BEGIN Exercise material

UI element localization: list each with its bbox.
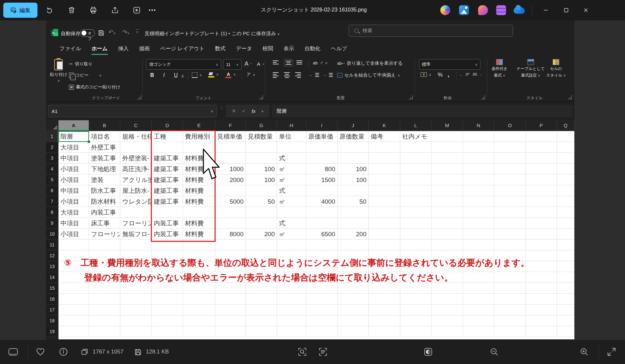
borders-button[interactable]: ∨ — [192, 72, 202, 78]
cell-I7[interactable]: 4000 — [306, 196, 337, 207]
cell-O9[interactable] — [494, 218, 526, 229]
font-color-button[interactable]: A∨ — [225, 72, 236, 77]
tab-表示[interactable]: 表示 — [280, 43, 298, 56]
cell-M8[interactable] — [431, 207, 463, 218]
zoom-out-icon[interactable] — [490, 347, 499, 358]
clipchamp-icon[interactable] — [496, 5, 506, 15]
merge-center-button[interactable]: ↔ セルを結合して中央揃え ∨ — [337, 72, 400, 78]
select-all-corner[interactable] — [46, 120, 58, 131]
cell-Q3[interactable] — [557, 153, 574, 164]
row-header-17[interactable]: 17 — [46, 305, 58, 315]
cell-A15[interactable] — [58, 283, 89, 294]
cell-L8[interactable] — [400, 207, 431, 218]
cell-P11[interactable] — [526, 239, 557, 250]
cell-J6[interactable] — [337, 185, 369, 196]
cell-O18[interactable] — [494, 315, 526, 326]
cell-N19[interactable] — [463, 326, 494, 337]
cell-C10[interactable]: 無垢フロ- — [120, 229, 152, 239]
cell-H11[interactable] — [277, 239, 306, 250]
cell-K9[interactable] — [369, 218, 400, 229]
row-header-13[interactable]: 13 — [46, 261, 58, 272]
cell-N8[interactable] — [463, 207, 494, 218]
cell-I10[interactable]: 6500 — [306, 229, 337, 239]
cell-P2[interactable] — [526, 142, 557, 153]
cell-J15[interactable] — [337, 283, 369, 294]
cell-name-box[interactable]: A1 ∨ — [48, 105, 217, 117]
cell-C19[interactable] — [120, 326, 152, 337]
undo-icon[interactable]: ↶∨ — [108, 29, 116, 36]
align-right-button[interactable] — [295, 72, 301, 78]
cell-I8[interactable] — [306, 207, 337, 218]
cell-A9[interactable]: 中項目 — [58, 218, 89, 229]
column-header-A[interactable]: A — [58, 120, 89, 131]
slideshow-icon[interactable] — [131, 5, 142, 15]
cell-J10[interactable]: 200 — [337, 229, 369, 239]
cell-H6[interactable]: 式 — [277, 185, 306, 196]
cell-J11[interactable] — [337, 239, 369, 250]
cell-K10[interactable] — [369, 229, 400, 239]
cell-I6[interactable] — [306, 185, 337, 196]
cell-K3[interactable] — [369, 153, 400, 164]
cell-N18[interactable] — [463, 315, 494, 326]
cell-O10[interactable] — [494, 229, 526, 239]
cell-O8[interactable] — [494, 207, 526, 218]
cell-I2[interactable] — [306, 142, 337, 153]
cell-N17[interactable] — [463, 305, 494, 315]
format-as-table-button[interactable]: テーブルとして 書式設定 ∨ — [517, 59, 545, 78]
cell-O15[interactable] — [494, 283, 526, 294]
cell-F9[interactable] — [215, 218, 246, 229]
cell-K17[interactable] — [369, 305, 400, 315]
cell-A18[interactable] — [58, 315, 89, 326]
cell-J17[interactable] — [337, 305, 369, 315]
cell-N9[interactable] — [463, 218, 494, 229]
tab-データ[interactable]: データ — [232, 43, 256, 56]
cell-O1[interactable] — [494, 131, 526, 142]
cell-J3[interactable] — [337, 153, 369, 164]
cell-Q9[interactable] — [557, 218, 574, 229]
info-icon[interactable] — [58, 347, 68, 358]
cell-M18[interactable] — [431, 315, 463, 326]
row-header-2[interactable]: 2 — [46, 142, 58, 153]
photos-app-icon[interactable] — [459, 5, 469, 15]
cell-H9[interactable]: 式 — [277, 218, 306, 229]
tab-数式[interactable]: 数式 — [211, 43, 229, 56]
cell-C15[interactable] — [120, 283, 152, 294]
cell-B6[interactable]: 防水工事 — [89, 185, 120, 196]
cell-B11[interactable] — [89, 239, 120, 250]
workbook-title[interactable]: 見積明細インポートテンプレート (1) • この PC に保存済み ∨ — [145, 31, 280, 37]
row-header-11[interactable]: 11 — [46, 239, 58, 250]
cell-F8[interactable] — [215, 207, 246, 218]
cell-J9[interactable] — [337, 218, 369, 229]
clipboard-dialog-launcher[interactable] — [137, 95, 141, 99]
cell-P4[interactable] — [526, 164, 557, 174]
cell-F19[interactable] — [215, 326, 246, 337]
cell-N16[interactable] — [463, 294, 494, 305]
cell-L19[interactable] — [400, 326, 431, 337]
cell-A1[interactable]: 階層 — [58, 131, 89, 142]
text-extract-icon[interactable] — [318, 347, 328, 358]
tab-ホーム[interactable]: ホーム — [88, 43, 111, 56]
number-dialog-launcher[interactable] — [481, 95, 485, 99]
cell-A8[interactable]: 大項目 — [58, 207, 89, 218]
cell-G10[interactable]: 200 — [246, 229, 277, 239]
decrease-font-button[interactable]: A∨ — [257, 61, 265, 67]
autosave-toggle[interactable]: オフ — [80, 29, 95, 37]
cell-K7[interactable] — [369, 196, 400, 207]
cell-H19[interactable] — [277, 326, 306, 337]
cell-L4[interactable] — [400, 164, 431, 174]
cell-N1[interactable] — [463, 131, 494, 142]
cell-B1[interactable]: 項目名 — [89, 131, 120, 142]
cell-Q18[interactable] — [557, 315, 574, 326]
increase-decimal-button[interactable]: ←.0⁰ — [459, 72, 470, 77]
cell-C5[interactable]: アクリル塗 — [120, 174, 152, 185]
row-header-10[interactable]: 10 — [46, 229, 58, 239]
cell-B2[interactable]: 外壁工事 — [89, 142, 120, 153]
cell-J1[interactable]: 原価数量 — [337, 131, 369, 142]
row-header-18[interactable]: 18 — [46, 315, 58, 326]
cell-B3[interactable]: 塗装工事 — [89, 153, 120, 164]
cell-Q11[interactable] — [557, 239, 574, 250]
cell-G16[interactable] — [246, 294, 277, 305]
cell-D18[interactable] — [152, 315, 183, 326]
cell-A16[interactable] — [58, 294, 89, 305]
cell-A4[interactable]: 小項目 — [58, 164, 89, 174]
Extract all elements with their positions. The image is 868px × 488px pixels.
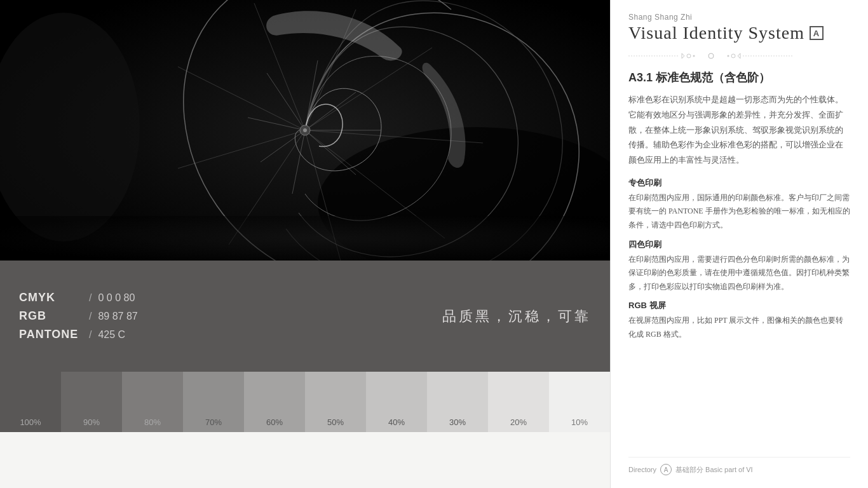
svg-point-28	[728, 55, 729, 57]
color-swatches: 100%90%80%70%60%50%40%30%20%10%	[0, 372, 610, 432]
pantone-row: PANTONE / 425 C	[19, 328, 138, 341]
rgb-separator: /	[89, 311, 92, 322]
nautilus-image	[0, 0, 610, 261]
svg-marker-30	[738, 53, 740, 58]
swatch-20: 20%	[488, 372, 549, 432]
footer-bar: Directory A 基础部分 Basic part of VI	[628, 457, 850, 475]
subsection-2: 四色印刷 在印刷范围内应用，需要进行四色分色印刷时所需的颜色标准，为保证印刷的色…	[628, 239, 850, 301]
subsection-1: 专色印刷 在印刷范围内应用，国际通用的印刷颜色标准。客户与印厂之间需要有统一的 …	[628, 177, 850, 239]
swatch-100: 100%	[0, 372, 61, 432]
brand-title: Visual Identity System A	[628, 23, 850, 43]
svg-marker-24	[682, 53, 684, 58]
intro-text: 标准色彩在识别系统中是超越一切形态而为先的个性载体。它能有效地区分与强调形象的差…	[628, 93, 850, 168]
svg-point-25	[687, 54, 691, 58]
pantone-separator: /	[89, 329, 92, 341]
cmyk-separator: /	[89, 292, 92, 304]
rgb-value: 89 87 87	[98, 311, 137, 322]
svg-point-27	[709, 53, 714, 58]
rgb-label: RGB	[19, 309, 83, 323]
rgb-row: RGB / 89 87 87	[19, 309, 138, 323]
swatch-40: 40%	[366, 372, 427, 432]
swatch-90: 90%	[61, 372, 122, 432]
svg-rect-22	[0, 216, 610, 261]
swatch-80: 80%	[122, 372, 183, 432]
subsection-2-title: 四色印刷	[628, 239, 850, 250]
svg-point-26	[693, 55, 695, 57]
subsection-3-text: 在视屏范围内应用，比如 PPT 展示文件，图像相关的颜色也要转化成 RGB 格式…	[628, 314, 850, 341]
svg-point-21	[303, 128, 307, 132]
color-tagline: 品质黑，沉稳，可靠	[442, 307, 591, 326]
swatch-60: 60%	[244, 372, 305, 432]
subsection-1-text: 在印刷范围内应用，国际通用的印刷颜色标准。客户与印厂之间需要有统一的 PANTO…	[628, 191, 850, 233]
cmyk-label: CMYK	[19, 291, 83, 304]
brand-subtitle: Shang Shang Zhi	[628, 13, 850, 22]
swatch-50: 50%	[305, 372, 366, 432]
pantone-value: 425 C	[98, 329, 125, 341]
subsection-3-title: RGB 视屏	[628, 300, 850, 311]
footer-badge: A	[660, 464, 672, 475]
color-info-bar: CMYK / 0 0 0 80 RGB / 89 87 87 PANTONE /…	[0, 261, 610, 372]
decorative-divider	[628, 51, 850, 61]
footer-text: 基础部分 Basic part of VI	[675, 465, 753, 475]
pantone-label: PANTONE	[19, 328, 83, 341]
svg-point-29	[731, 54, 735, 58]
left-panel: CMYK / 0 0 0 80 RGB / 89 87 87 PANTONE /…	[0, 0, 610, 488]
swatch-10: 10%	[549, 372, 610, 432]
cmyk-row: CMYK / 0 0 0 80	[19, 291, 138, 304]
brand-title-text: Visual Identity System	[628, 23, 804, 43]
footer-directory: Directory	[628, 466, 656, 473]
right-panel: Shang Shang Zhi Visual Identity System A…	[610, 0, 868, 488]
title-badge: A	[810, 26, 824, 40]
subsection-1-title: 专色印刷	[628, 177, 850, 189]
cmyk-value: 0 0 0 80	[98, 292, 135, 304]
section-heading: A3.1 标准色规范（含色阶）	[628, 70, 850, 85]
swatch-70: 70%	[183, 372, 244, 432]
subsection-2-text: 在印刷范围内应用，需要进行四色分色印刷时所需的颜色标准，为保证印刷的色彩质量，请…	[628, 253, 850, 294]
color-labels: CMYK / 0 0 0 80 RGB / 89 87 87 PANTONE /…	[19, 291, 138, 341]
subsection-3: RGB 视屏 在视屏范围内应用，比如 PPT 展示文件，图像相关的颜色也要转化成…	[628, 300, 850, 348]
swatch-30: 30%	[427, 372, 488, 432]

END Exercise material

__Task__. Show me all lines in the records that contain "color".

__Result below__.
font-color-button[interactable]: A∨ — [225, 72, 236, 77]
color-swatches: 100%90%80%70%60%50%40%30%20%10%	[0, 372, 610, 432]
color-tagline: 品质黑，沉稳，可靠	[442, 307, 591, 326]
color-info-bar: CMYK / 0 0 0 80 RGB / 89 87 87 PANTONE /…	[0, 261, 610, 372]
color-labels: CMYK / 0 0 0 80 RGB / 89 87 87 PANTONE /…	[19, 291, 138, 341]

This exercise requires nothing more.